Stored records
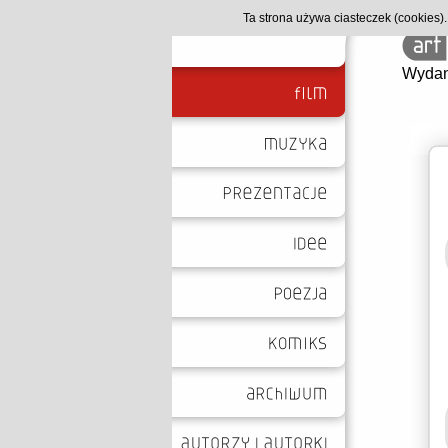
Ta strona używa ciasteczek (cookies
Wydan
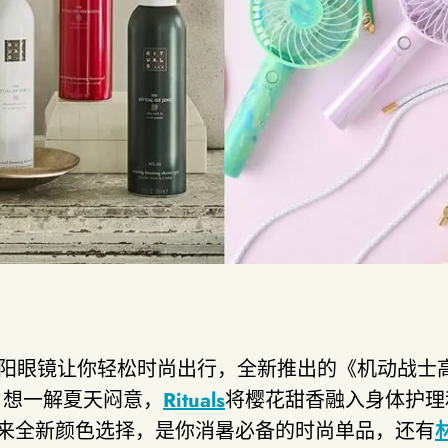
阳眼镜让你轻松时尚出行，全新推出的《机动战士
！想一解夏天闷意，
Rituals
将樱花甜香融入身体护理
系列带来全新颜色选择，是你消暑必备的时尚单品，还有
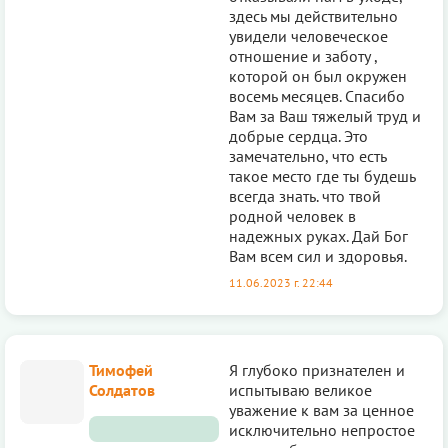
здесь мы действительно
увидели человеческое
отношение и заботу ,
которой он был окружен
восемь месяцев. Спасибо
Вам за Ваш тяжелый труд и
добрые сердца. Это
замечательно, что есть
такое место где ты будешь
всегда знать. что твой
родной человек в
надежных руках. Дай Бог
Вам всем сил и здоровья.
11.06.2023 г. 22:44
Тимофей
Я глубоко признателен и
Солдатов
испытываю великое
уважение к вам за ценное
исключительно непростое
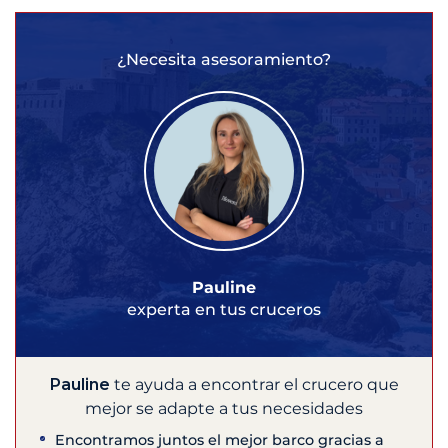
¿Necesita asesoramiento?
Pauline
experta en tus cruceros
Pauline
te ayuda a encontrar el crucero que
mejor se adapte a tus necesidades
Encontramos juntos el mejor barco gracias a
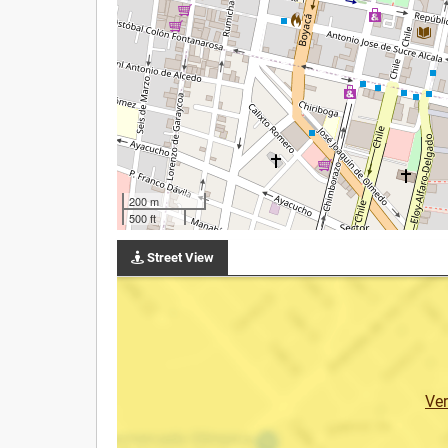
200 m
500 ft
Street View
Ve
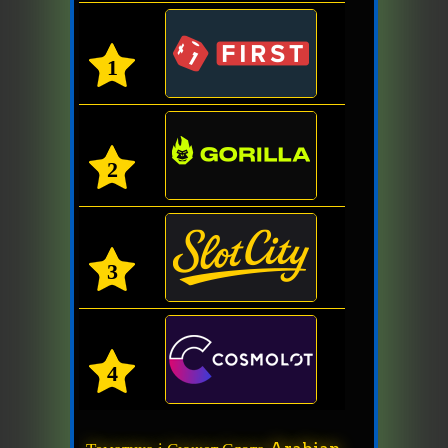
1
2
3
4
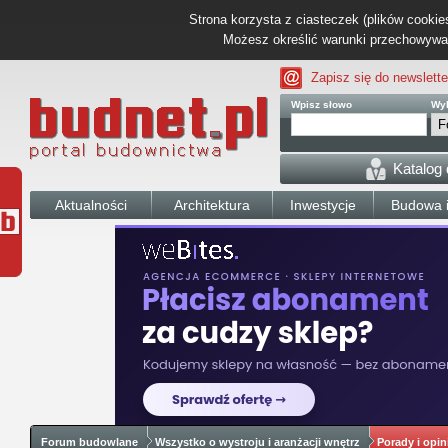
Strona korzysta z ciasteczek (plików cookies
Możesz określić warunki przechowywani
Zapisz się do newslette
Wpisz słowo
Wyb
Katalog
Aktualności
Architektura
Inwestycje
Budowa i
Forum budowlane
Wszystko o wystroju i aranżacji wnętrz
Porady i opin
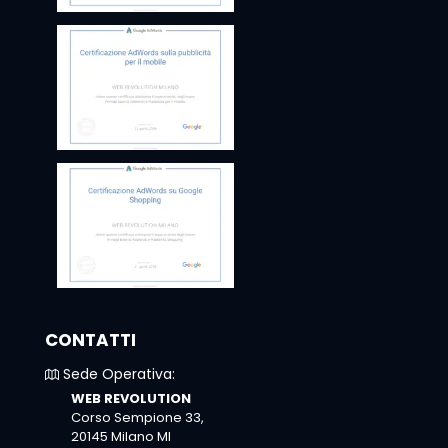
CONTATTI
Sede Operativa:
WEB REVOLUTION
Corso Sempione 33,
20145 Milano MI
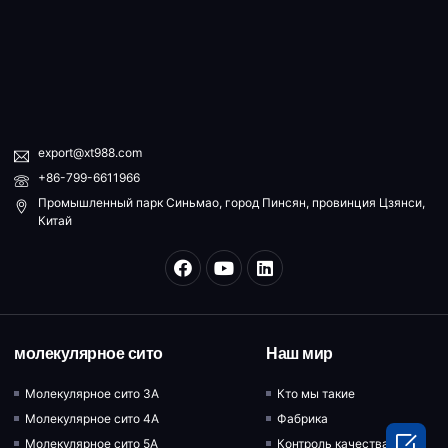
export@xt988.com
+86-799-6611966
Промышленный парк Синьмао, город Пинсян, провинция Цзянси,
Китай
молекулярное сито
Наш мир
Молекулярное сито 3A
Кто мы такие
Молекулярное сито 4A
Фабрика

Молекулярное сито 5A
Контроль качества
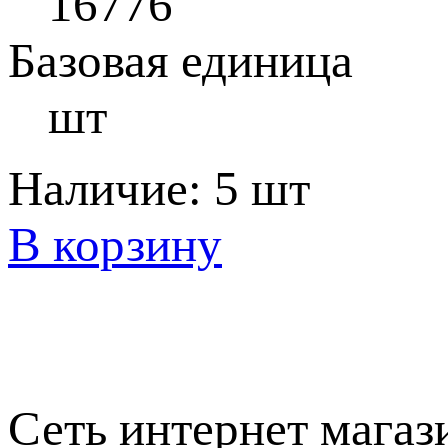
16776
Базовая единица
шт
Наличие:
5 шт
В корзину
Сеть интернет магаз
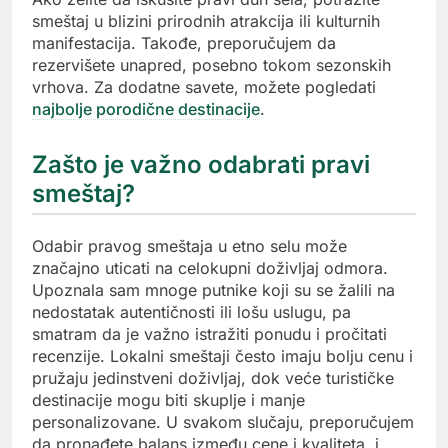
smeštaj u blizini prirodnih atrakcija ili kulturnih
manifestacija. Takođe, preporučujem da
rezervišete unapred, posebno tokom sezonskih
vrhova. Za dodatne savete, možete pogledati
najbolje porodične destinacije
.
Zašto je važno odabrati pravi
smeštaj?
Odabir pravog smeštaja u etno selu može
značajno uticati na celokupni doživljaj odmora.
Upoznala sam mnoge putnike koji su se žalili na
nedostatak autentičnosti ili lošu uslugu, pa
smatram da je važno istražiti ponudu i pročitati
recenzije. Lokalni smeštaji često imaju bolju cenu i
pružaju jedinstveni doživljaj, dok veće turističke
destinacije mogu biti skuplje i manje
personalizovane. U svakom slučaju, preporučujem
da pronađete balans između cene i kvaliteta, i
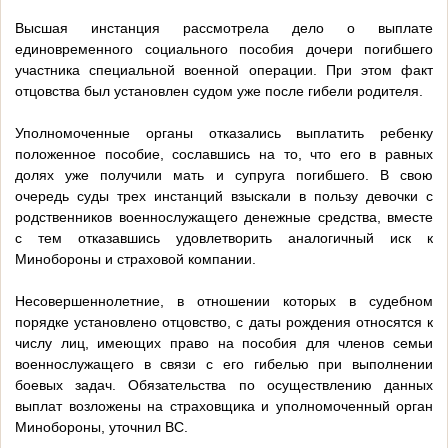
Высшая инстанция рассмотрела дело о выплате
единовременного социального пособия дочери погибшего
участника специальной военной операции. При этом факт
отцовства был установлен судом уже после гибели родителя.
Уполномоченные органы отказались выплатить ребенку
положенное пособие, сославшись на то, что его в равных
долях уже получили мать и супруга погибшего. В свою
очередь суды трех инстанций взыскали в пользу девочки с
родственников военнослужащего денежные средства, вместе
с тем отказавшись удовлетворить аналогичный иск к
Минобороны и страховой компании.
Несовершеннолетние, в отношении которых в судебном
порядке установлено отцовство, с даты рождения относятся к
числу лиц, имеющих право на пособия для членов семьи
военнослужащего в связи с его гибелью при выполнении
боевых задач. Обязательства по осуществлению данных
выплат возложены на страховщика и уполномоченный орган
Минобороны, уточнил ВС.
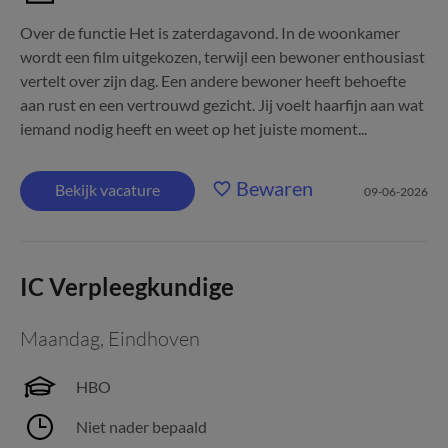
Over de functie Het is zaterdagavond. In de woonkamer
wordt een film uitgekozen, terwijl een bewoner enthousiast
vertelt over zijn dag. Een andere bewoner heeft behoefte
aan rust en een vertrouwd gezicht. Jij voelt haarfijn aan wat
iemand nodig heeft en weet op het juiste moment...
Bewaren
Bekijk vacature
09-06-2026
IC Verpleegkundige
Maandag
,
Eindhoven
HBO
Niet nader bepaald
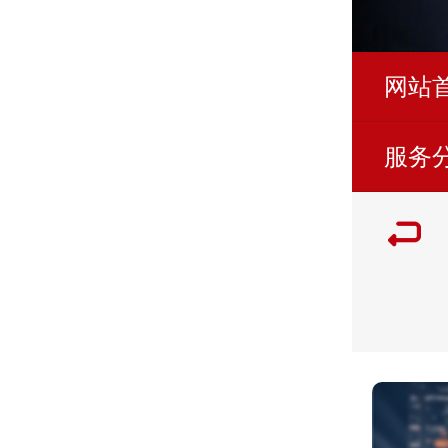
网站
服务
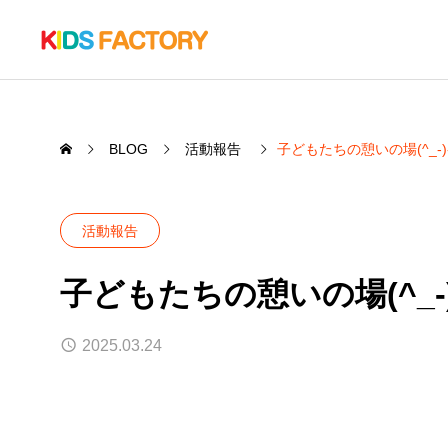
BLOG
活動報告
子どもたちの憩いの場(^_-)
活動報告
SERVICE
子どもたちの憩いの場(^_-
PRO
私たちの事業について
遊具施設の
2025.03.24
大規模遊具第２弾！
大規模
い第１弾(
2026.08.05
遊具施設の
いて
2026.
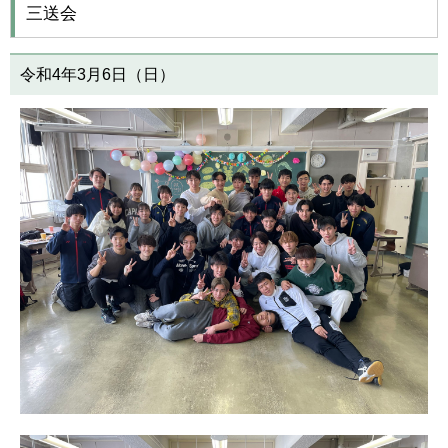
三送会
令和4年3月6日（日）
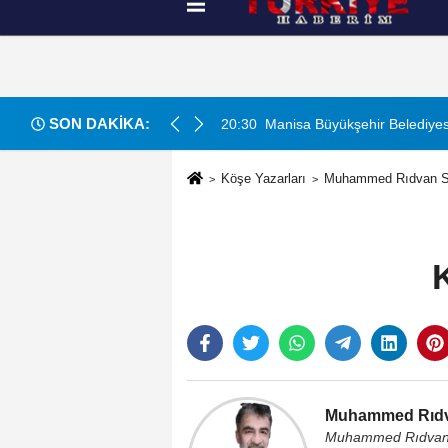
Künye
İletişim
Çerez Politikası
G
SON DAKİKA:
 Bin 250 Ton Sıcak Asfalt Çalışmasını Tamamladı
20:30
Manisa Büyükşehir Belediyesi “
Köşe Yazarları
Muhammed Rıdvan 
Muhammed Rıd
Muhammed Rıdva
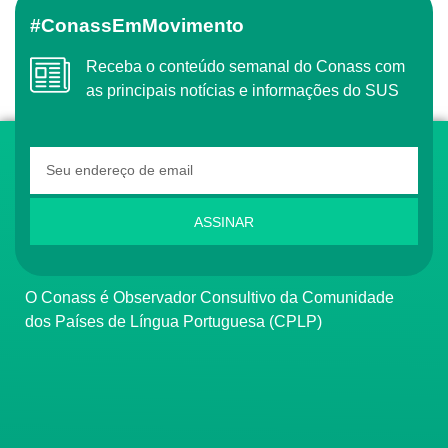
#ConassEmMovimento
Receba o conteúdo semanal do Conass com
as principais notícias e informações do SUS
ASSINAR
O Conass é Observador Consultivo da Comunidade
dos Países de Língua Portuguesa (CPLP)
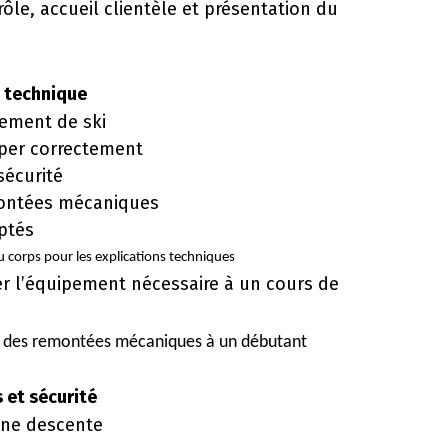
rôle, accueil client
è
le et présentation du
 technique
ement de ski
per correctement
sécurité
montées mécaniques
ptés
du corps pour les explications techniques
er l’équipement nécessaire à un cours de
 des remontées mécaniques à un dé
butant
 et sécurité
une descente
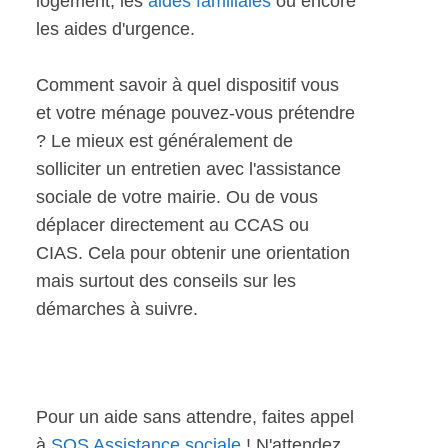
logement, les
aides familiales
ou encore
les aides d'urgence.
Comment savoir à quel dispositif vous
et votre ménage pouvez-vous prétendre
? Le mieux est généralement de
solliciter un entretien avec l'assistance
sociale de votre mairie. Ou de vous
déplacer directement au CCAS ou
CIAS. Cela pour obtenir une orientation
mais surtout des conseils sur les
démarches à suivre.
Pour un aide sans attendre, faites appel
à
SOS Assistance sociale
! N'attendez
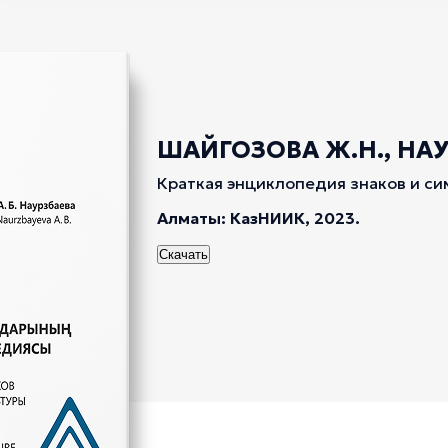
ШАЙГОЗОВА Ж.Н., НАУР
Краткая энциклопедия знаков и си
Алматы: КазНИИК, 2023.
Скачать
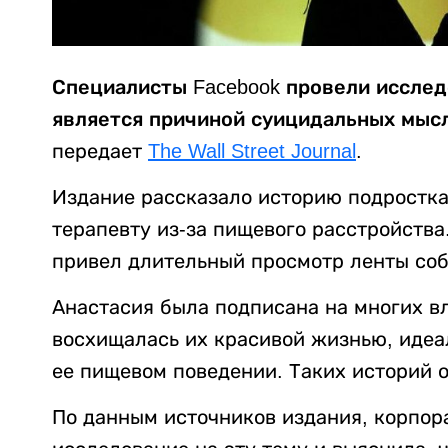
Специалисты Facebook провели исслед
является причиной суицидальных мыс
передает
The Wall Street Journal
.
Издание рассказало историю подростка
терапевту из-за пищевого расстройства
привел длительный просмотр ленты собы
Анастасия была подписана на многих в
восхищалась их красивой жизнью, идеа
ее пищевом поведении. Таких историй о
По данным источников издания, корпор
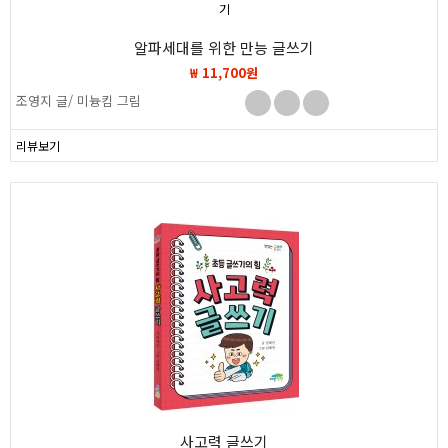
알파세대를 위한 만능 글쓰기
₩ 11,700원
조영지 글/ 미늉킴 그림
리뷰보기
사고력 글쓰기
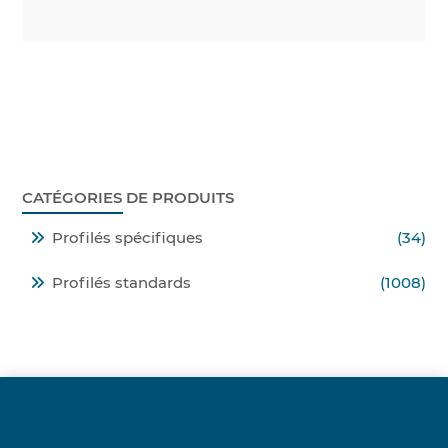
CATÉGORIES DE PRODUITS
Profilés spécifiques
(34)
Profilés standards
(1008)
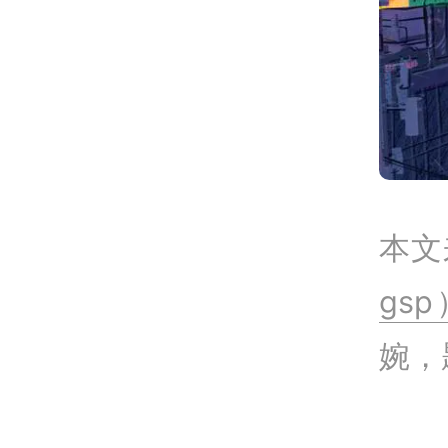
本文
gsp
婉，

▸ THE TASK
Pictures are to be left out; otherwise, retype exactly the lines from the first line of the data through the line containing "добрые сердца. Это".

▸ ANSWER TO THE EXERCISE
Ta strona używa ciasteczek (cookies
Wydan
阳眼镜让你轻松时尚出行，全新推出的《机动战士
！想一解夏天闷意，
Rituals
将樱花甜香融入身体护理
系列带来全新颜色选择，是你消暑必备的时尚单品，还有
здесь мы действительно
увидели человеческое
отношение и заботу ,
которой он был окружен
восемь месяцев. Спасибо
Вам за Ваш тяжелый труд и
добрые сердца. Это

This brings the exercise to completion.